§ **What is expected**
Lines from the one with "Агрессивное поведение у" up to and including the one with "vo svojej e-mailovej schránke odkaz" are to be copied exactly from the records below, without their pictures.

Records supplied section start

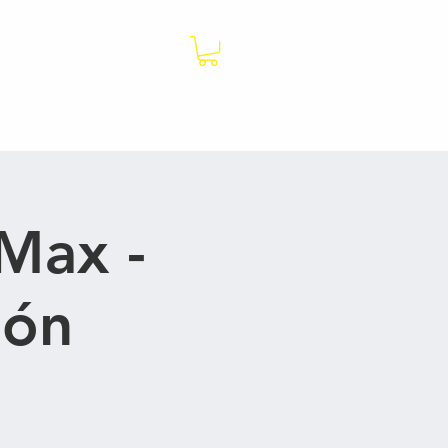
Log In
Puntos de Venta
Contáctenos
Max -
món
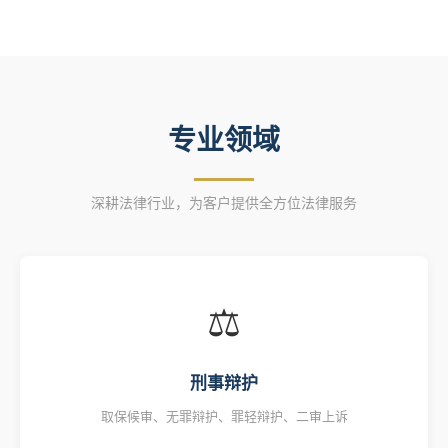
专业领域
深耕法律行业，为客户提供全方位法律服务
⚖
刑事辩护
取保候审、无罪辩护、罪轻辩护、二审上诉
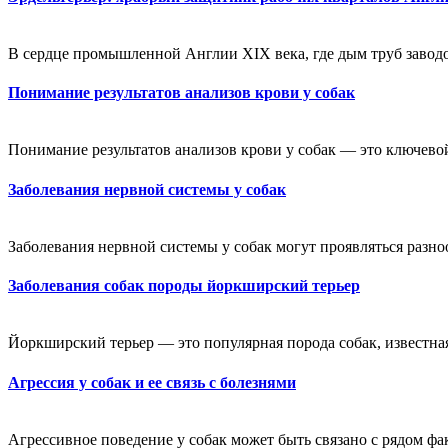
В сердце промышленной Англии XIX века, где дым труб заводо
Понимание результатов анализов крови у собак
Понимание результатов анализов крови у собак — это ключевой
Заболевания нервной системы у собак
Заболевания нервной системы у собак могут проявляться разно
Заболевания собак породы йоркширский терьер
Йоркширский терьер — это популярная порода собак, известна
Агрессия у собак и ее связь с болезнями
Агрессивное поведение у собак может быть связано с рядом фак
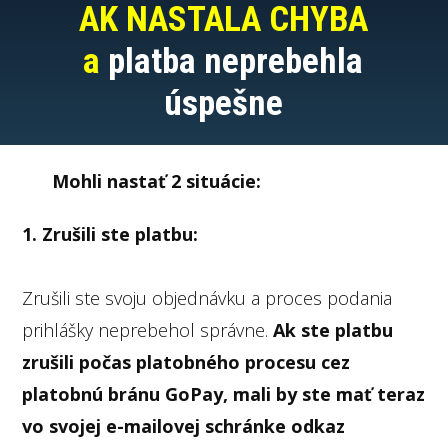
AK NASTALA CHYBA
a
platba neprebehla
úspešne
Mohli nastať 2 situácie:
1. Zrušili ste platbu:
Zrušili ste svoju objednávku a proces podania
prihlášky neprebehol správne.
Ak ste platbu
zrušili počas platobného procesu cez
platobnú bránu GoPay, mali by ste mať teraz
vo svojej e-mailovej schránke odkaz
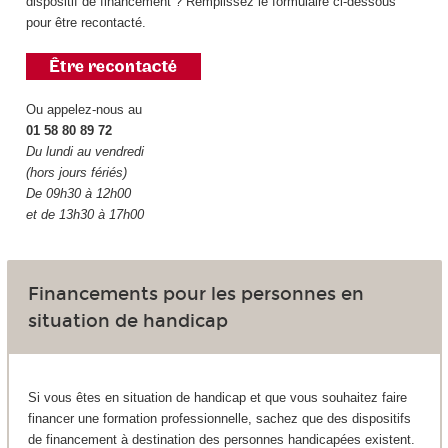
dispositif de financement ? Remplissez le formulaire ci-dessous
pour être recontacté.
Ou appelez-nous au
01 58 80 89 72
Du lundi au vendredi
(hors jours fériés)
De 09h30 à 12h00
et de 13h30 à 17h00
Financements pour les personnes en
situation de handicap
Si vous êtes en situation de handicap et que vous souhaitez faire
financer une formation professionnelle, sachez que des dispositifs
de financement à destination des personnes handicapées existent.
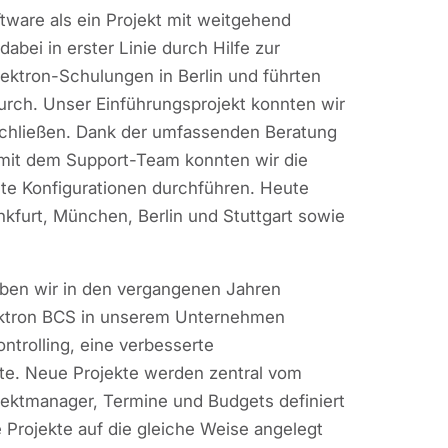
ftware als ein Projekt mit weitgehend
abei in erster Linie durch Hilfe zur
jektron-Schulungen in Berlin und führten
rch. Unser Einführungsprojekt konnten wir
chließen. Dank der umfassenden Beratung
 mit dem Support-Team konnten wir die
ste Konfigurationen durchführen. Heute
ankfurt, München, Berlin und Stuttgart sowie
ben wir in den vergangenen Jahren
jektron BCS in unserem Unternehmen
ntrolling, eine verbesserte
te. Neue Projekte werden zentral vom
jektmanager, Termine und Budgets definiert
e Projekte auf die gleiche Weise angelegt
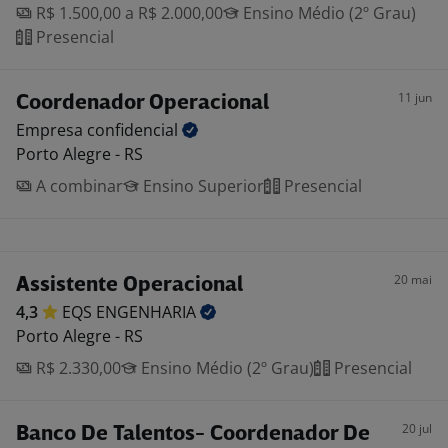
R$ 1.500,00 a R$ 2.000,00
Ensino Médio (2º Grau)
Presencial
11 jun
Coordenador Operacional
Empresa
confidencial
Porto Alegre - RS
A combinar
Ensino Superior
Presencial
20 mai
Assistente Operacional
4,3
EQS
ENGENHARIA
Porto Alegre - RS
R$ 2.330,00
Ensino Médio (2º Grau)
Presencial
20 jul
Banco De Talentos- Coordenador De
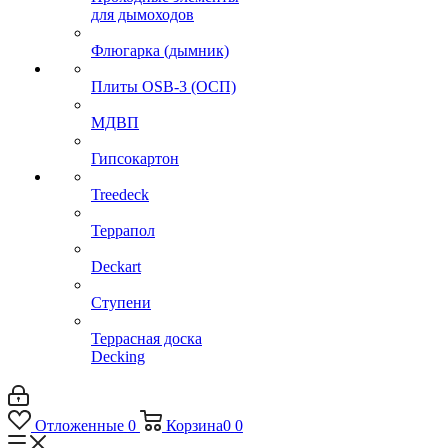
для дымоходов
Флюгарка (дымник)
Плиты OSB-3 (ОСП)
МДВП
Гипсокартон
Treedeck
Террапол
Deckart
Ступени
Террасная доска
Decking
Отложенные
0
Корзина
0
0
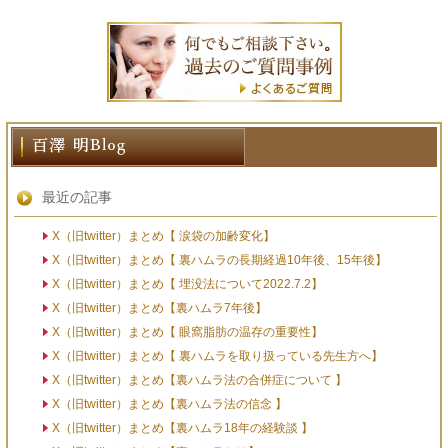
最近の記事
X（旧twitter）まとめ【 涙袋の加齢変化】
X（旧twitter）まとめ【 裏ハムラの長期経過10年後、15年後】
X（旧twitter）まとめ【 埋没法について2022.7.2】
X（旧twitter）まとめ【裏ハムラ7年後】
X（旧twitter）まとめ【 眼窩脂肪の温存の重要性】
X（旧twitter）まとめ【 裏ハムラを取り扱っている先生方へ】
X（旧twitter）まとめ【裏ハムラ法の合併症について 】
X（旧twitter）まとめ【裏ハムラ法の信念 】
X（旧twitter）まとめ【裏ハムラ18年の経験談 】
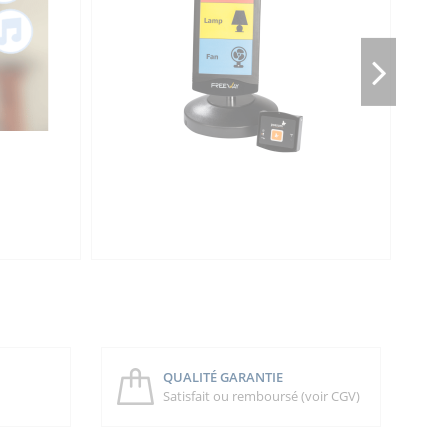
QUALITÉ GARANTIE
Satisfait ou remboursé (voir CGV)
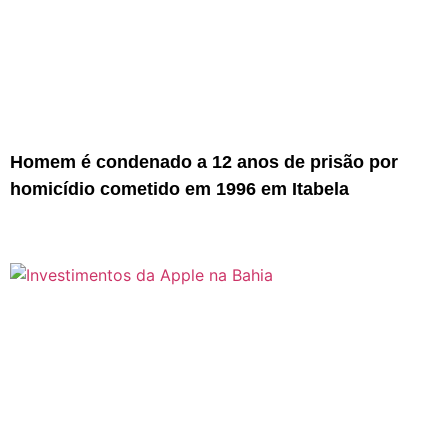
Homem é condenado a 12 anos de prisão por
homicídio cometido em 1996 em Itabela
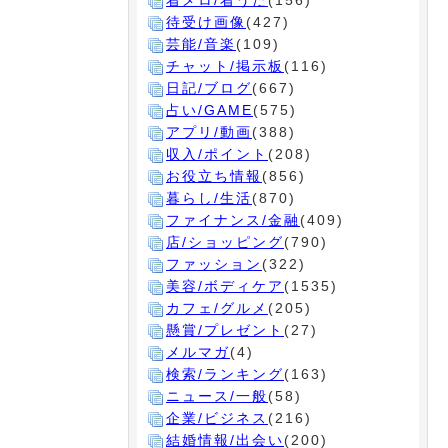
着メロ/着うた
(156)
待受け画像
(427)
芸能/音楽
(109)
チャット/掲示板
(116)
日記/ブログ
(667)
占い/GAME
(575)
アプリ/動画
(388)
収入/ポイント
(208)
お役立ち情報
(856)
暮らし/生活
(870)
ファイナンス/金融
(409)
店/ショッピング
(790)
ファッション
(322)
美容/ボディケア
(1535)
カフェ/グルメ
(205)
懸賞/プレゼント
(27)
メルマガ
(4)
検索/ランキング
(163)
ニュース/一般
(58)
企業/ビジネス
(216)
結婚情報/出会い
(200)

Records supplied section end
Records supplied section start

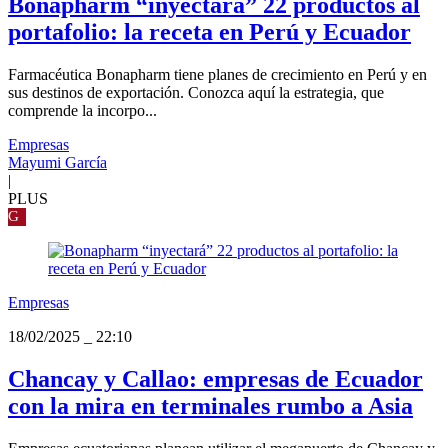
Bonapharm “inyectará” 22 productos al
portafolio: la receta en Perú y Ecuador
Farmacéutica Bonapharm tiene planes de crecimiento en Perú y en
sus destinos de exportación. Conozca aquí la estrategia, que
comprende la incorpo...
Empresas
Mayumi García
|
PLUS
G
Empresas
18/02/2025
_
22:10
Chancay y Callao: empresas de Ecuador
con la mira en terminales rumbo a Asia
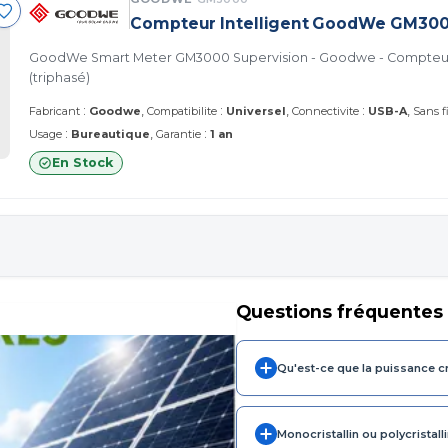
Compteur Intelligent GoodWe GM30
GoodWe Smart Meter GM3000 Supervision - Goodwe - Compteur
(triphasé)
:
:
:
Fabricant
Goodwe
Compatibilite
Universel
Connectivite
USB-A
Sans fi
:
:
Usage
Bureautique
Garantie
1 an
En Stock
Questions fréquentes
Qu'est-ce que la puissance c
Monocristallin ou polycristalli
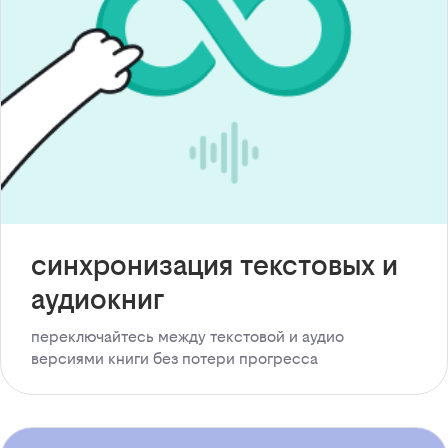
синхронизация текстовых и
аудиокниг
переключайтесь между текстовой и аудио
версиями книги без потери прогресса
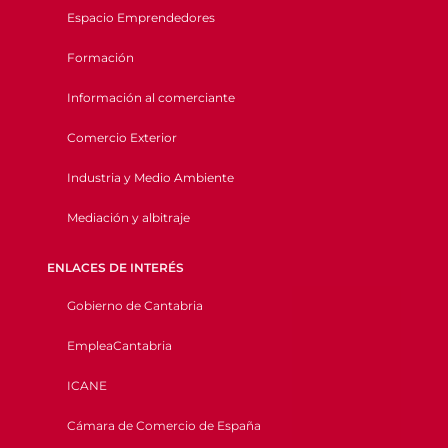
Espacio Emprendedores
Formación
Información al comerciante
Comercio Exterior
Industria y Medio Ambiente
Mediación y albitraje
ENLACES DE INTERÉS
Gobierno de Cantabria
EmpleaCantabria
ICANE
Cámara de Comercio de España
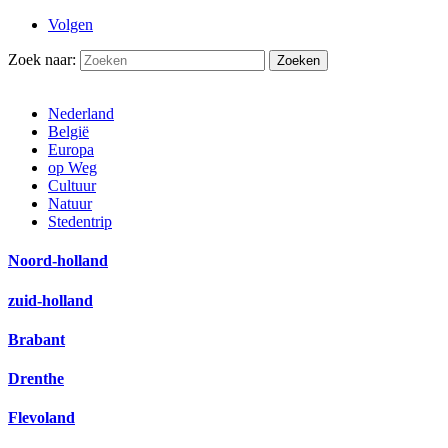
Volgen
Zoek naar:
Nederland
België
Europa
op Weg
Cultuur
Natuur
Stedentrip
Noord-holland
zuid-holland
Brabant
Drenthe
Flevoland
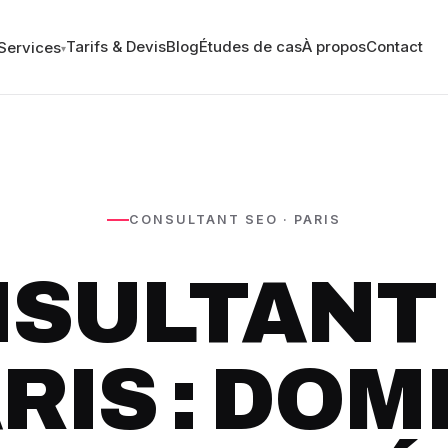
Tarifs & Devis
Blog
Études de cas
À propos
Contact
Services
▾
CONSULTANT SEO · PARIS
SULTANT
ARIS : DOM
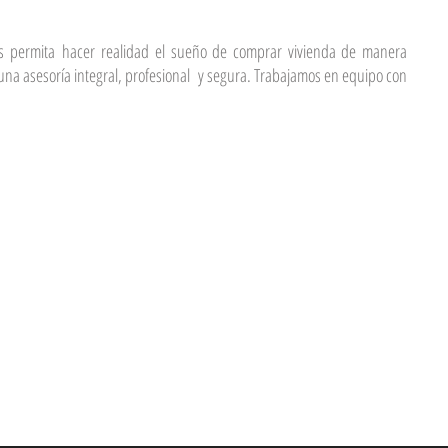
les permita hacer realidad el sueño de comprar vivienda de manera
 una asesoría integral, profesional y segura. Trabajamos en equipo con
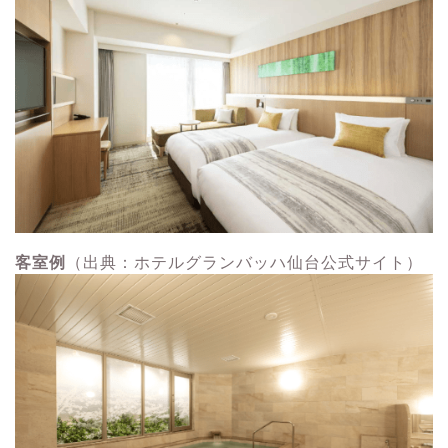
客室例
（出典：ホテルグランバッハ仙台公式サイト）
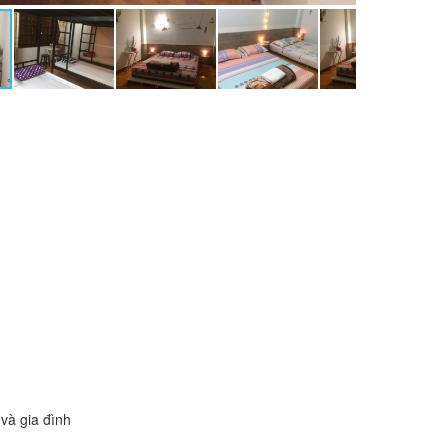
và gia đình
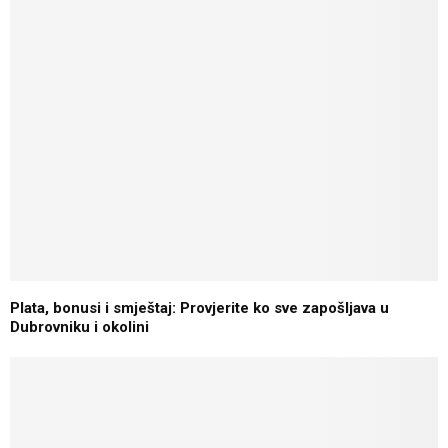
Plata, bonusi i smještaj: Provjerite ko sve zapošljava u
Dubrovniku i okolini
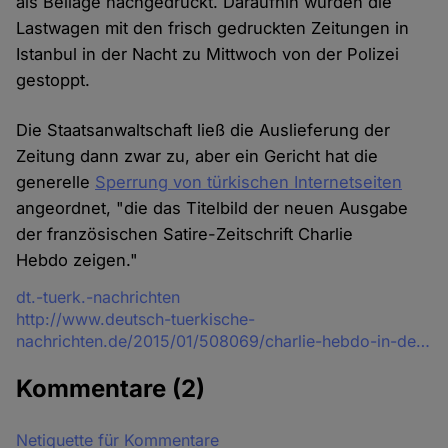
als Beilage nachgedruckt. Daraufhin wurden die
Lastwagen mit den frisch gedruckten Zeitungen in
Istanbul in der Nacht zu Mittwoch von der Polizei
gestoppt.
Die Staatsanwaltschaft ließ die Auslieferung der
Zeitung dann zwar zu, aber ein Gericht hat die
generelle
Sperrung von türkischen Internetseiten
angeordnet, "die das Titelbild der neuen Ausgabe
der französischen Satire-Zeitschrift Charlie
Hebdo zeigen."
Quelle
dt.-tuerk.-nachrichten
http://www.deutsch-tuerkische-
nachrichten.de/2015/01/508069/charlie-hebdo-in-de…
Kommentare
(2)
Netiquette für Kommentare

Records supplied section end
Records supplied section start

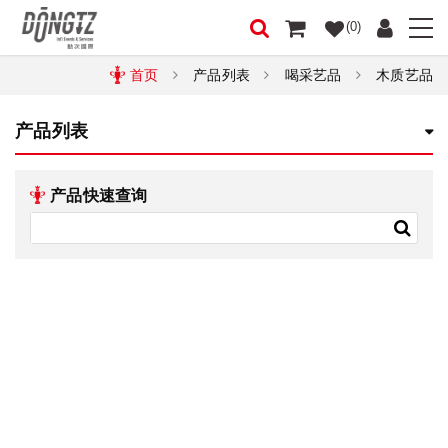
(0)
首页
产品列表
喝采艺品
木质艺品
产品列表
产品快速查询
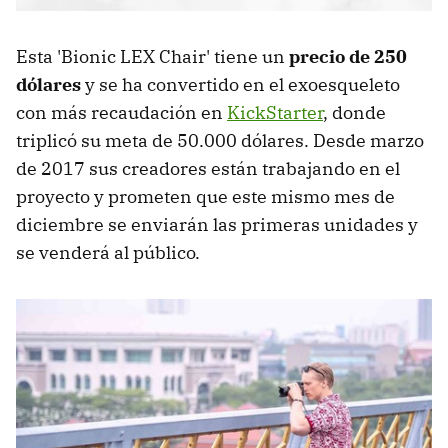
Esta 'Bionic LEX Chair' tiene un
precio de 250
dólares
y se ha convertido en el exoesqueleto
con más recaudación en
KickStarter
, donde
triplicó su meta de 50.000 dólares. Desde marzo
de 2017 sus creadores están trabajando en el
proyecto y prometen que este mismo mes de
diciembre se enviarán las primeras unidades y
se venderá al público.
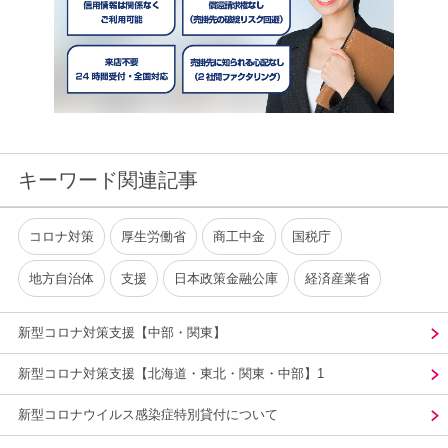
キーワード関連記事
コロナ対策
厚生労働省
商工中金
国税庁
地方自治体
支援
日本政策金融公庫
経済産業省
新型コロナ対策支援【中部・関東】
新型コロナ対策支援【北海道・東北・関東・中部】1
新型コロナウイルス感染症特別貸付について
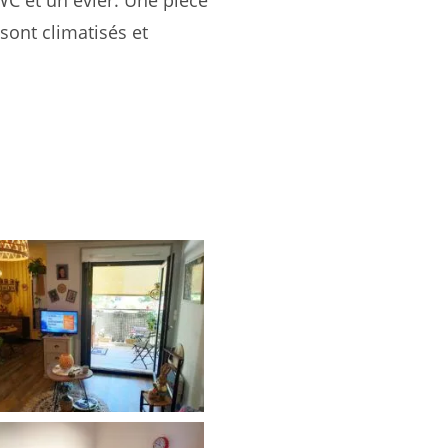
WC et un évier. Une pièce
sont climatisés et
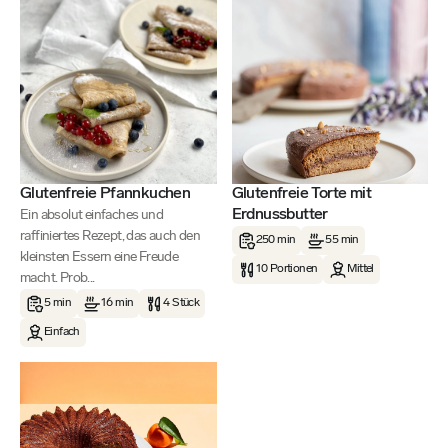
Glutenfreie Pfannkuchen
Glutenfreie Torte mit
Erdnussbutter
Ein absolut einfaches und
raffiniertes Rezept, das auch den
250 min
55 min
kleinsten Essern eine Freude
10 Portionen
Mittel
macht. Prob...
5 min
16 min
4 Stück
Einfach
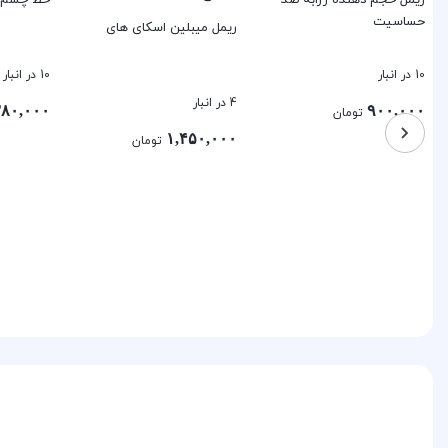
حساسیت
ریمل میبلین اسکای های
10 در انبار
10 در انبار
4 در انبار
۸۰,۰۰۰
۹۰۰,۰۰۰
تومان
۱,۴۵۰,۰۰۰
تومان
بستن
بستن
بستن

Records supplied section end

§ **Written solution**
Агрессивное поведение у собак может быть связано с рядом фак
AK NASTALA CHYBA
a
platba neprebehla
úspešne
Mohli nastať 2 situácie:
1. Zrušili ste platbu:
Zrušili ste svoju objednávku a proces podania
prihlášky neprebehol správne.
Ak ste platbu
zrušili počas platobného procesu cez
platobnú bránu GoPay, mali by ste mať teraz
vo svojej e-mailovej schránke odkaz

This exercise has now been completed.